İsveç’te yapılan bir araştırma, ciddi hastalıktan korkanlarda ölüm oranının daha yüksek olduğunu ortaya koyuyor
JAMA / All-Cause and Cause-Specific Mortality Among Individuals With Hypochondriasis
Sağlık anksiyetesi bozukluğu olarak da bilinen Hipokondriyazis, ciddi ve ilerleyici fiziksel bozukluklara sahip olmakla ilgili sürekli meşguliyetle karakterize, yaygın görülen ancak yeterince tanı konmayan bir psikiyatrik bozukluktur.
Bu kohort çalışması, hipokondriazisi olan bireylerin, hipokondriazisi olmayan genel popülasyondaki bireylerle karşılaştırıldığında, başta intihar olmak üzere hem doğal hem de doğal olmayan nedenlerden dolayı artan ölüm riskine sahip olduğunu göstermektedir.
Araştırmayı yöneten İsveç’teki Karolinska Enstitüsü’nden David Mataix-Cols, Çarşamba günü JAMA Psikiyatri dergisinde yayınlanan çalışmanın “literatürdeki açık bir boşluğa” değindiğini söyledi. “Şanslıydık” dedi, çünkü İsveç hastalıklar sınıflandırma sistemi hipokondriyazis için ayrı bir koda sahip ve 1997-2020 yılları arasında 24 yıl boyunca binlerce insan üzerinde veri analizi yapılmasına olanak tanıyor.
Mataix-Cols, daha eski araştırmalar, bu duruma sahip kişiler için intihar riskinin daha düşük olabileceğini öne sürmüştü ancak “klinik deneyimlere dayanan önsezimiz bunun yanlış olacağı yönündeydi” dedi.
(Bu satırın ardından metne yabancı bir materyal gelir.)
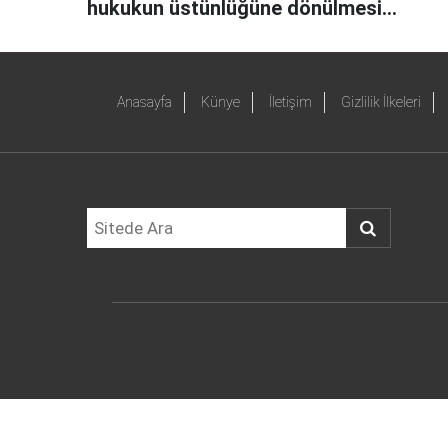
hukukun üstünlüğüne dönülmesi
gerekiyor
Anasayfa
Künye
İletişim
Gizlilik İlkeleri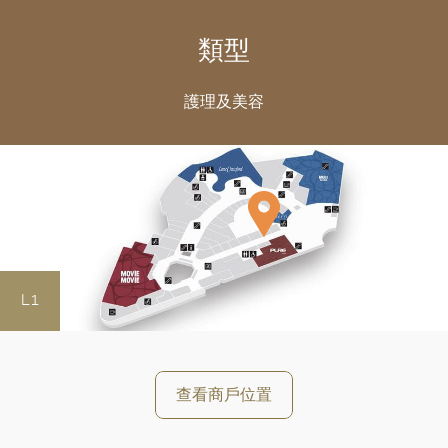
類型
護理及美容
L1
好
查看商戶位置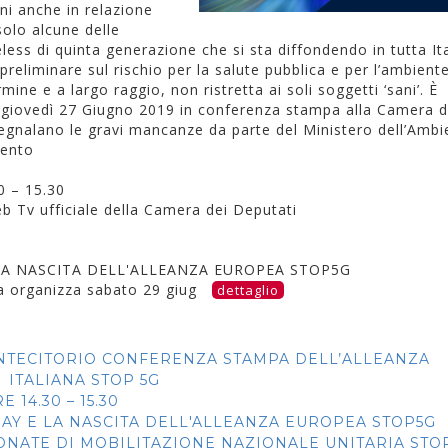
dini anche in relazione
solo alcune delle
less di quinta generazione che si sta diffondendo in tutta Ita
preliminare sul rischio per la salute pubblica e per l’ambient
mine e a largo raggio, non ristretta ai soli soggetti ‘sani’. È
 giovedì 27 Giugno 2019 in conferenza stampa alla Camera d
 segnalano le gravi mancanze da parte del Ministero dell’Ambi
mento
 – 15.30
b Tv ufficiale della Camera dei Deputati
 LA NASCITA DELL'ALLEANZA EUROPEA STOP5G
iana organizza sabato 29 giug
dettaglio
ONTECITORIO CONFERENZA STAMPA DELL’ALLEANZA
ITALIANA STOP 5G
 14.30 – 15.30
 DAY E LA NASCITA DELL'ALLEANZA EUROPEA STOP5G
NATE DI MOBILITAZIONE NAZIONALE UNITARIA STO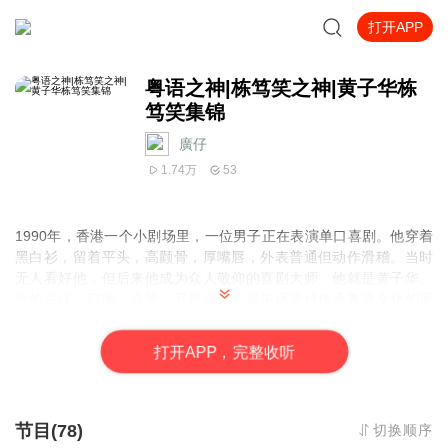
打开APP
粤语之神|栋笃笑之神|黄子华栋
笃笑集锦
廣仔
1.74万
53
1990年，香港一个小剧场里，一位男子正在表演单口喜剧。他穿着
黑白衫，留着平头，高颧骨，厚嘴唇，外表普通但动作滑稽。当时
无人看好他，但后来他成为众人敬仰的喜剧大师。他就是黄子华。
您的关注、订阅、点赞、五星好评，是主播坚持传承粤语文化的最
大动力！
打
开
A
P
P，完整收听
节目(78)
切换顺序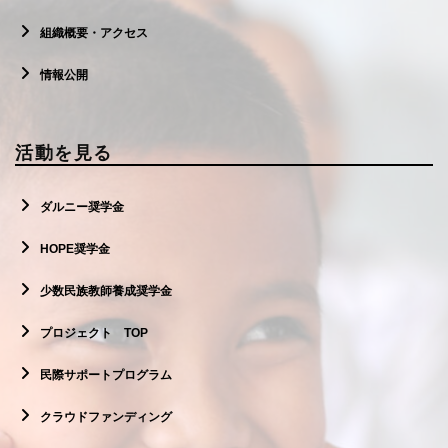
組織概要・アクセス
情報公開
活動を見る
ダルニー奨学金
HOPE奨学金
少数民族教師養成奨学金
プロジェクト TOP
民際サポートプログラム
クラウドファンディング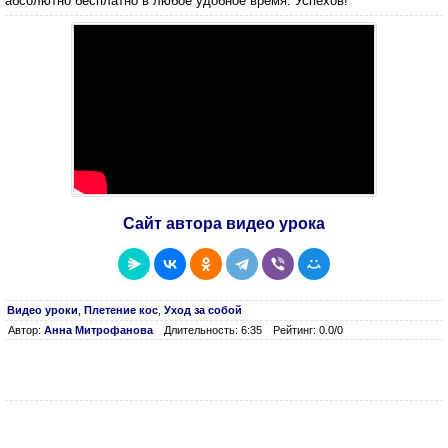
абсолютно бесплатно в любое удобное время. Успехов!
Сайт автора видео урока
Видео уроки
,
Плетение кос
,
Уход за собой
Автор:
Анна Митрофанова
Длительность: 6:35
Рейтинг: 0.0/0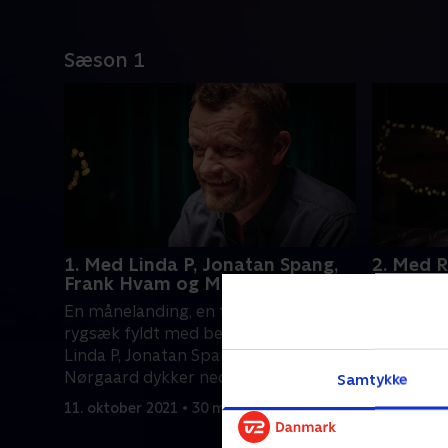
Sæson 1
1. Med Linda P, Jonatan Spang,
2. Med R
Frank Hvam og Martin Nørgaard
Haugaar
Christia
En månelanding, en tissefisse og en
Lystløgner
rygsæk fyldt med bestik. Frank Hvam,
mellem pi
Linda P, Jonatan Spang og Martin
der hedde
Nørgaard dykker ned i materien på
Samtykke
når gæst
hinandens materiale.
11. oktober 2021 • 30 min
comedy.
11. oktobe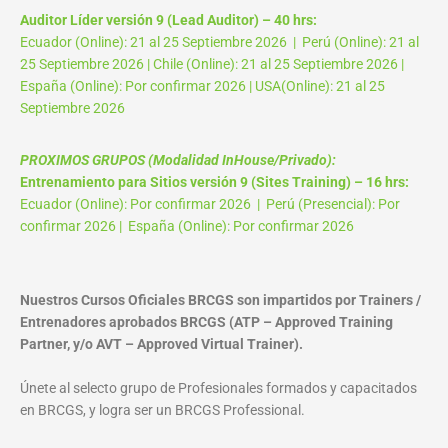
Auditor Líder versión 9 (Lead Auditor) – 40 hrs:
Ecuador (Online): 21 al 25 Septiembre 2026 | Perú (Online): 21 al
25 Septiembre 2026 | Chile (Online): 21 al 25 Septiembre 2026 |
España (Online): Por confirmar 2026 | USA(Online): 21 al 25
Septiembre 2026
PROXIMOS GRUPOS (Modalidad InHouse/Privado):
Entrenamiento para Sitios versión 9 (Sites Training) – 16 hrs:
Ecuador (Online): Por confirmar 2026 | Perú (Presencial): Por
confirmar 2026 | España (Online): Por confirmar 2026
Nuestros Cursos Oficiales BRCGS son impartidos por Trainers /
Entrenadores aprobados BRCGS (ATP – Approved Training
Partner, y/o AVT – Approved Virtual Trainer).
Únete al selecto grupo de Profesionales formados y capacitados
en BRCGS, y logra ser un BRCGS Professional.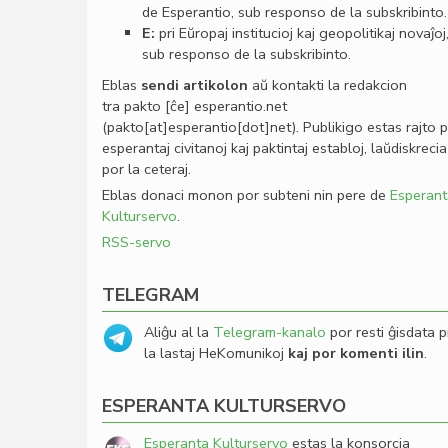
de Esperantio, sub responso de la subskribinto.
E:
pri Eŭropaj institucioj kaj geopolitikaj novaĵoj
sub responso de la subskribinto.
Eblas
sendi
artikolon
aŭ kontakti la redakcion
tra
pakto
[ĉe]
esperantio
.
net
(pakto[at]esperantio[dot]net)
. Publikigo estas rajto 
esperantaj civitanoj kaj paktintaj establoj, laŭdiskrecia
por la ceteraj.
Eblas donaci monon por subteni nin pere de
Esperant
Kulturservo
.
RSS-servo
TELEGRAM
Aliĝu al la
Telegram-kanalo
por resti ĝisdata p
la lastaj HeKomunikoj
kaj por komenti ilin
.
ESPERANTA KULTURSERVO
Esperanta Kulturservo
estas la konsorcia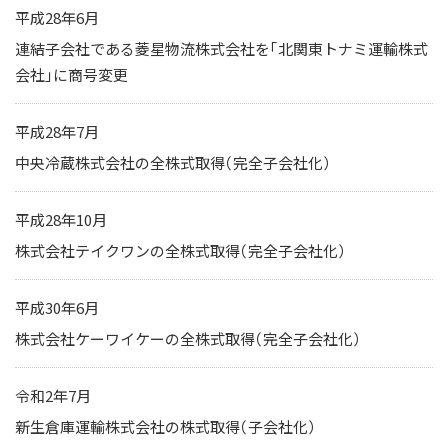
平成28年6月
連結子会社である菱星物流株式会社を「北関東トナミ運輸株式
会社」に商号変更
平成28年7月
中央冷蔵株式会社の全株式取得（完全子会社化）
平成28年10月
株式会社テイクワンの全株式取得（完全子会社化）
平成30年6月
株式会社ケーワイケーの全株式取得（完全子会社化）
令和2年7月
新生倉庫運輸株式会社の株式取得（子会社化）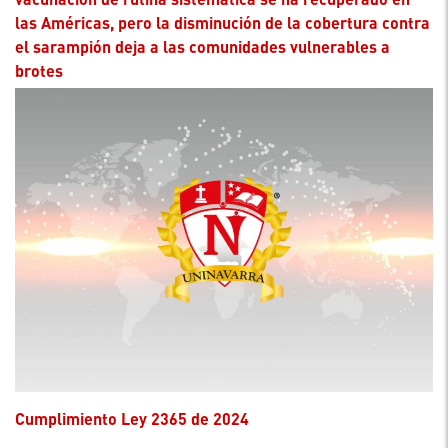
las Américas, pero la disminución de la cobertura contra
el sarampión deja a las comunidades vulnerables a
brotes
Cumplimiento Ley 2365 de 2024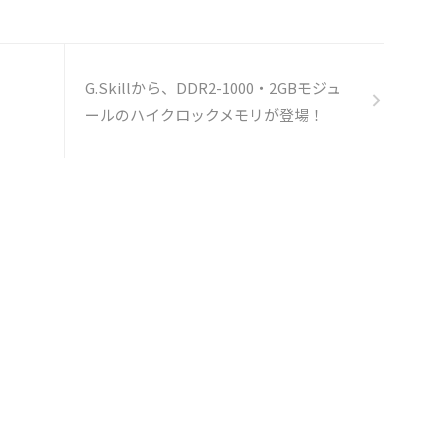
G.Skillから、DDR2-1000・2GBモジュ
ールのハイクロックメモリが登場！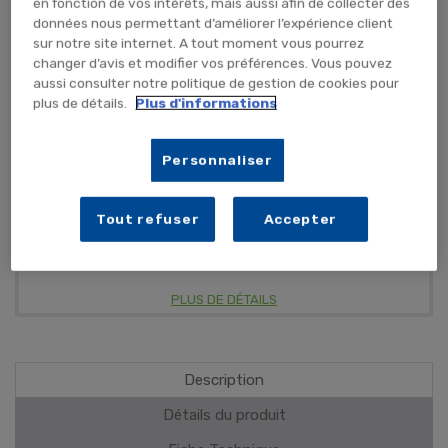
en fonction de vos intérêts, mais aussi afin de collecter des
données nous permettant d’améliorer l’expérience client
ME PRÉVENIR
sur notre site internet. A tout moment vous pourrez
changer d’avis et modifier vos préférences. Vous pouvez
aussi consulter notre politique de gestion de cookies pour
plus de détails.
Plus d'informations
Effet anti-pluie et anti-buée
Personnaliser
Vitres et surfaces
Tout refuser
Accepter
Test produit Nettoyant C'SUN
PLUS DE DÉTAILS
Description
Détails du produit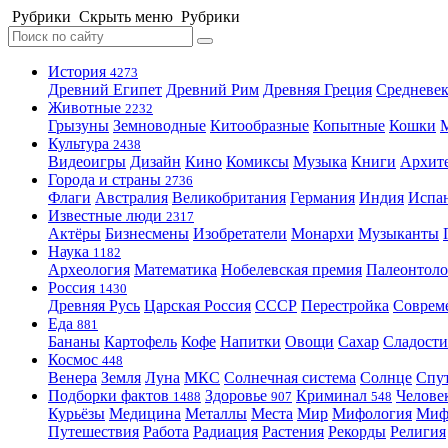
Рубрики
Скрыть меню
Рубрики
История
4273
Древний Египет
Древний Рим
Древняя Греция
Средневек
Животные
2232
Грызуны
Земноводные
Китообразные
Копытные
Кошки
Культура
2438
Видеоигры
Дизайн
Кино
Комиксы
Музыка
Книги
Архит
Города и страны
2736
Флаги
Австралия
Великобритания
Германия
Индия
Испа
Известные люди
2317
Актёры
Бизнесмены
Изобретатели
Монархи
Музыканты
Наука
1182
Археология
Математика
Нобелевская премия
Палеонтоло
Россия
1430
Древняя Русь
Царская Россия
СССР
Перестройка
Соврем
Еда
881
Бананы
Картофель
Кофе
Напитки
Овощи
Сахар
Сладости
Космос
448
Венера
Земля
Луна
МКС
Солнечная система
Солнце
Спу
Подборки фактов
Здоровье
Криминал
Челове
1488
907
548
Курьёзы
Медицина
Металлы
Места
Мир
Мифология
Ми
Путешествия
Работа
Радиация
Растения
Рекорды
Религия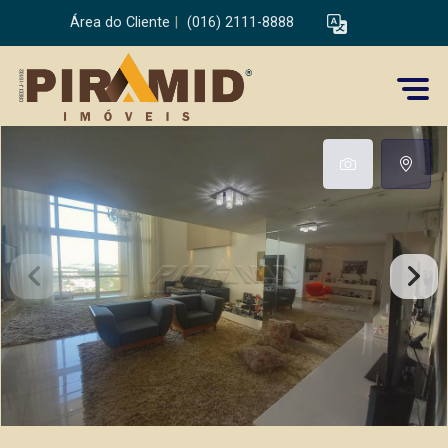
Área do Cliente
|
(016) 2111-8888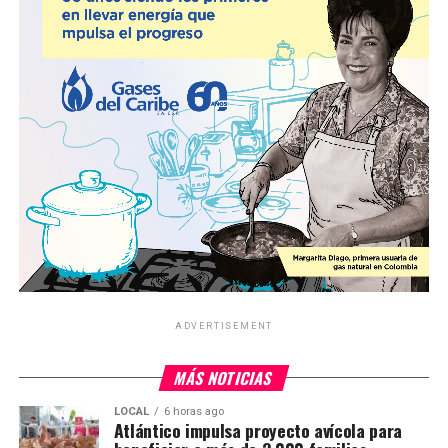
ADVERTISEMENT
MÁS NOTICIAS
LOCAL
6 horas ago
Atlántico impulsa proyecto avícola para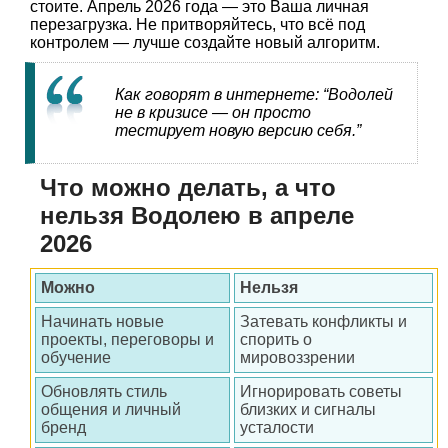
стоите. Апрель 2026 года — это Ваша личная
перезагрузка. Не притворяйтесь, что всё под
контролем — лучше создайте новый алгоритм.
Как говорят в интернете: “Водолей
не в кризисе — он просто
тестирует новую версию себя.”
Что можно делать, а что
нельзя Водолею в апреле
2026
Можно
Нельзя
Начинать новые
Затевать конфликты и
проекты, переговоры и
спорить о
обучение
мировоззрении
Обновлять стиль
Игнорировать советы
общения и личный
близких и сигналы
бренд
усталости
Araştırmada, tanı konulan kişilerde intihar nedeniyle ölüm riskinin dört kat daha fazla olduğu görüldü.
Hipokondriyazis teşhisi konan 4.100 kişiyi incelediler ve bunları yaş, cinsiyet ve ikamet yeri bakımından benzer 41.000 kişiyle eşleştirdiler. Kişi sayısını ve ne kadar süreyle takip edildiğini açıklayan, kişi yılı adı verilen bir ölçüm kullandılar.
Hipokondriyazisi olan kişilerde genel ölüm oranları daha yüksekti; 1000 kişi yılı başına 8,5’e karşı 5,5. Bu duruma sahip kişiler diğerlerinden daha genç yaşta öldüler; ortalama yaş 70’e karşı 75’ti. Dolaşım ve solunum yolu hastalıklarından ölüm riskleri daha yüksekti. Kanser bir istisnaydı; ölüm riski hemen hemen aynıydı.
Amerikan Psikiyatri Birliği’nin araştırma konseyine başkanlık eden Alpert, aşırı kaygılı bir hastayı ruh sağlığı uzmanlarına yönlendirmenin dikkat gerektirdiğini söyledi. Hastalar rahatsız olabilirler çünkü semptomları hayal etmekle suçlandıklarını hissederler.
Alpert, “Bunun başlı başına bir rahatsızlık olduğu, bir adı olduğu konusunda hastalara büyük bir saygı ve hassasiyet gösterilmesi gerekiyor” dedi. “Ve neyse ki iyi tedaviler var.”